A good indicator of how well your billing department is collecting on accounts is to calculate the number of days it takes to collect on your Accounts Receivable.  This is done by calculating the Days in A/R Ratio above in the calculations table.  As a best practice, where most of the revenue is generated from office visits, the metric should be less than 30 days. Surgical groups or other types of practices with a larger concentration of hospital-based services, the metric should be between 30-40 days. If your metric is above 40 days, or in severe cases, above 50 days, you have indication of a major collection issue.

Along with the Days in A/R Ratio, calculating the individual 30, 60, 90, 120, 121+ days outstanding buckets is another important piece to be watching.  As A/R ages past 90+ days it becomes harder to collect and more resource intensive. A/R aging past 120 days outstanding has a very high percentage of becoming uncollectable and being written-off to bad debt or sent to a 3rd party collections. Being that the accounts sitting in the 90 days due bucket are at risk of becoming uncollectable next, it makes sense to manage your A/R against a 90+ day metric, rather than 120 days due, as traditionally done. This means that all outstanding A/R greater than 90+ days due, should be no more than 15% of your total receivables.  The recommended best practice is less than 12%, where the higher performing billing offices or services operate at less than 10%.

In looking at denial rates, this is an area that can definitely affect A/R levels and cause delayed payments to the practice when managed improperly.  This can be evaluated by taking the total claims filed and dividing it by the number of line items denied.  Furthermore, on posting, if you use denial reason codes, you should be able to dive a little deeper and quickly find out where the denials are coming from and take corrective action.  Industry averages are closer to 10%, where best practices say 5% is acceptable, and higher performers see less than 2%.

Of the key metrics described above, patient insurance verification is the most challenging to measure. It is a reality that most medical practices do not even perform eligibility verification on patients prior to their visit, because it is extremely resource intensive.  Unfortunately, this can lead to claim denials and non-payment from patients and insurers.  Patients feel it’s the medical practice’s responsibility to know their insurance coverage, while insurances don’t provide the needed information to the practice in an easy to locate manner. All of the responsibility and cost lies with the practice, and some just don’t have the resources to handle the workload.

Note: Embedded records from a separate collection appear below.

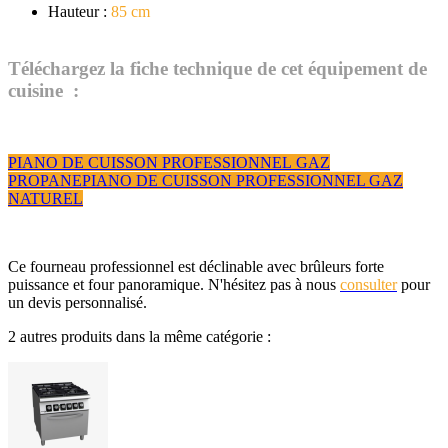
Hauteur :
85 cm
Téléchargez la fiche technique de cet équipement de
cuisine :
PIANO DE CUISSON PROFESSIONNEL GAZ
PROPANE
PIANO DE CUISSON PROFESSIONNEL GAZ
NATUREL
Ce fourneau professionnel est déclinable avec brûleurs forte
puissance et four panoramique. N'hésitez pas à nous
consulter
pour
un devis personnalisé.
2 autres produits dans la même catégorie :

There are companies that provide front office services for eligibility verification and pre-visit checks, along with A/R balance collection and payment plans pre-visit.  If you do not have the capability to capture how many patients you are verifying pre-visit, or simply are not performing the checks, you may want to investigate your claim denials and count the number of eligibility related denials.  Best practices indicate that all patients should be verified prior to visit, including a second check within 24 hours of the visit, depending on insurance.

Incorporating these best practices and metrics into the monthly evaluation of your practice or billing department/service, along with other methods, should give you a good feel for the performance and overall health of the business.